Stored data
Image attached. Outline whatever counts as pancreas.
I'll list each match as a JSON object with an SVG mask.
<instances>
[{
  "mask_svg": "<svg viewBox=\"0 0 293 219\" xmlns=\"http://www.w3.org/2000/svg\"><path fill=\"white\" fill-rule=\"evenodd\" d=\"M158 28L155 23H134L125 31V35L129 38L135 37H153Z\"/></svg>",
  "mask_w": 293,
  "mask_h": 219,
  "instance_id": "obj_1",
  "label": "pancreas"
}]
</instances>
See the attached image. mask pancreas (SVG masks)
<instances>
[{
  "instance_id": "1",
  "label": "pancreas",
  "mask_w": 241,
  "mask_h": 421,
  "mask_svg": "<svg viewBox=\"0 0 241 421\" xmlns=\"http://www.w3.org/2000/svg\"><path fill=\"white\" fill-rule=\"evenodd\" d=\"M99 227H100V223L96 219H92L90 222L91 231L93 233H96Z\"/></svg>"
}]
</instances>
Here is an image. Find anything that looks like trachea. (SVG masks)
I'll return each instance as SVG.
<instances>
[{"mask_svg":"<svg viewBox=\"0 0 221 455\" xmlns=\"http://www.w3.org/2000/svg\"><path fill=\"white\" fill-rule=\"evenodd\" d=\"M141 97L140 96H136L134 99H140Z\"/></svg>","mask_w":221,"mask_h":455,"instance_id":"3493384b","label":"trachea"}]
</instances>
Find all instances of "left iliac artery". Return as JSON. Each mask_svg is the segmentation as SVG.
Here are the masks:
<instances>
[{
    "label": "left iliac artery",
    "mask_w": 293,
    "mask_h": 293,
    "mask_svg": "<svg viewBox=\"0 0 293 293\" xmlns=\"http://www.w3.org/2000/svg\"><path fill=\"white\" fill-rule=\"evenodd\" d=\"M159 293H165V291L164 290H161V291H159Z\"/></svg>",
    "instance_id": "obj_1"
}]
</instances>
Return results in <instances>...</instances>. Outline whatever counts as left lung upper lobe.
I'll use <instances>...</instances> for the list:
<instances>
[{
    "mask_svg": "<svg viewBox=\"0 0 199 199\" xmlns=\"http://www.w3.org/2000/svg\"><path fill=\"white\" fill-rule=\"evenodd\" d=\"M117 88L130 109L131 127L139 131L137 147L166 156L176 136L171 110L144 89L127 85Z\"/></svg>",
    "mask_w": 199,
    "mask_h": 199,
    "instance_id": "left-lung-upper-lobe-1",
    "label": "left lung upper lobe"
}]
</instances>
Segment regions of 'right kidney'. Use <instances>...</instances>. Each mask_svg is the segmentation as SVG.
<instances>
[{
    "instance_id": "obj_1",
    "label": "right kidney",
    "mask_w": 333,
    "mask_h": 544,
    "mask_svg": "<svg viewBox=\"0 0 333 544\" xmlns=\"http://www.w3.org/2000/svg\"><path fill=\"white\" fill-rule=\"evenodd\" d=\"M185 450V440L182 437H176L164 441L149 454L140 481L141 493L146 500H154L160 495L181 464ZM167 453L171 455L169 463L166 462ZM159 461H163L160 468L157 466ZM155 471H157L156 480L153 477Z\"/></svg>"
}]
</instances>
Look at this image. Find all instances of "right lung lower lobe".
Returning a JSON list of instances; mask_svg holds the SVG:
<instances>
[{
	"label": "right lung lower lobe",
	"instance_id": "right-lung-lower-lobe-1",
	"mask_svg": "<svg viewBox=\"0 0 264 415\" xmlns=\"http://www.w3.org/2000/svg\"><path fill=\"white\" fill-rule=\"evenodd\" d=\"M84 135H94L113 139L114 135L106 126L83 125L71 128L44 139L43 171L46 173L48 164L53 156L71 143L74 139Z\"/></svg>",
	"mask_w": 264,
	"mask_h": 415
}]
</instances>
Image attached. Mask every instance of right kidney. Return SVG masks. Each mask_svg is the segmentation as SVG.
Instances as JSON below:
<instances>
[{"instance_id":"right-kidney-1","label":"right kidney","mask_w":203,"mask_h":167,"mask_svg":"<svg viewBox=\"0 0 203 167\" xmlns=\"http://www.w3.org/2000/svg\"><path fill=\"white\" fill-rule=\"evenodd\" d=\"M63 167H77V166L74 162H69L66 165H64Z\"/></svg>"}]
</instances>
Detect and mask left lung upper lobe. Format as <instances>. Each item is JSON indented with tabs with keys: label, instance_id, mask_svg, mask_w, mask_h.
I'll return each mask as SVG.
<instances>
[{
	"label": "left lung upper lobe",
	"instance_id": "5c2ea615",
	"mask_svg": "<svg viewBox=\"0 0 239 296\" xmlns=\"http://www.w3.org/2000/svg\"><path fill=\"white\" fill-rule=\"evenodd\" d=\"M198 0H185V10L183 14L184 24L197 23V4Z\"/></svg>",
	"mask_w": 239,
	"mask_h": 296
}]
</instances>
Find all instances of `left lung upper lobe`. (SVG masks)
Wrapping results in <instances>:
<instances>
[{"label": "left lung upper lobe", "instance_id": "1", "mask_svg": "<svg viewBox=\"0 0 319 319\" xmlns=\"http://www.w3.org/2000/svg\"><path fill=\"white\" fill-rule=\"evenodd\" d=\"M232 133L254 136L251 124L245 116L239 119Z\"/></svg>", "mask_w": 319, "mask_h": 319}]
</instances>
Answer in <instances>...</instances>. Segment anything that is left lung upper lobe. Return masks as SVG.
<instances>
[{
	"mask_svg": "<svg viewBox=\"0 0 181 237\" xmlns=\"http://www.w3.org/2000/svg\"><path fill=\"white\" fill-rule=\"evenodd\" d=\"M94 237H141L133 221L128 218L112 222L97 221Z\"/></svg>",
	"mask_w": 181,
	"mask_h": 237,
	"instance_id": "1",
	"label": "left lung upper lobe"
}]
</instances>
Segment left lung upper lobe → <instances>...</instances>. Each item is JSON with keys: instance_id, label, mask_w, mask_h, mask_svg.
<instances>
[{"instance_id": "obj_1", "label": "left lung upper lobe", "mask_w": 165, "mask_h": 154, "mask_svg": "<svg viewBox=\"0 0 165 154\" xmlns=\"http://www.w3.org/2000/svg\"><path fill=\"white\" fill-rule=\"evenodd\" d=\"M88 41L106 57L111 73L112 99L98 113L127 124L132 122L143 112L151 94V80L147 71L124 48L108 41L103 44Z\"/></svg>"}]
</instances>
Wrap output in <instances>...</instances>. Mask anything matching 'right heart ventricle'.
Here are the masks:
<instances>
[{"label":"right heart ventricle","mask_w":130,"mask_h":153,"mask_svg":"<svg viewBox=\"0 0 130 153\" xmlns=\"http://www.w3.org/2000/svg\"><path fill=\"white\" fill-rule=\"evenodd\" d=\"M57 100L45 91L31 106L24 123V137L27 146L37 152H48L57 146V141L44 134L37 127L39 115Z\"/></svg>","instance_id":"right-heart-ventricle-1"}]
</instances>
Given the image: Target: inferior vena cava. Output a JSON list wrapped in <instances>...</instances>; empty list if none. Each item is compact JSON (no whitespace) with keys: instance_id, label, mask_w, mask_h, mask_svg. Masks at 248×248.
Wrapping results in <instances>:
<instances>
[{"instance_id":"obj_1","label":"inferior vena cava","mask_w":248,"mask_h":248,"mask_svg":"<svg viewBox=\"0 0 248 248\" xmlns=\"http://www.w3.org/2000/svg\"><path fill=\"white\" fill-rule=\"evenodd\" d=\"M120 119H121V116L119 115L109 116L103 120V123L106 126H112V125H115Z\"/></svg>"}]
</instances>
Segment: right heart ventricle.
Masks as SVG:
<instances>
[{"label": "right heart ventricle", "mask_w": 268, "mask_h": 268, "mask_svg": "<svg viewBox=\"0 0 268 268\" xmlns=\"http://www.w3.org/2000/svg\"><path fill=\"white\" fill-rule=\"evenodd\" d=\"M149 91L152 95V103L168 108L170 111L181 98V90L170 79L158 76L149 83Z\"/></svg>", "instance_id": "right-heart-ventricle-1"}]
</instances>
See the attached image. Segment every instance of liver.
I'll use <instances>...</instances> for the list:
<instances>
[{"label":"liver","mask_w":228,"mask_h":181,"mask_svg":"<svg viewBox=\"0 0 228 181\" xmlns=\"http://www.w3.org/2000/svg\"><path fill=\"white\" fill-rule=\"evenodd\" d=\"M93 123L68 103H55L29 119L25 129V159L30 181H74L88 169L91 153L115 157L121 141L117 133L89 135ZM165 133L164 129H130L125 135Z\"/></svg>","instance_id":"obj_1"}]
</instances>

» **Task**: Copy only the stretch running from the line containing "See the attached image. Segment" to the final line of the entries, both ends included, exactly as it stands.

» **Reply**:
See the attached image. Segment every instance of liver.
I'll use <instances>...</instances> for the list:
<instances>
[{"label":"liver","mask_w":228,"mask_h":181,"mask_svg":"<svg viewBox=\"0 0 228 181\" xmlns=\"http://www.w3.org/2000/svg\"><path fill=\"white\" fill-rule=\"evenodd\" d=\"M93 123L68 103H55L29 119L25 129V159L30 181H74L88 169L91 153L115 157L121 141L117 133L89 135ZM165 133L164 129H130L125 135Z\"/></svg>","instance_id":"obj_1"}]
</instances>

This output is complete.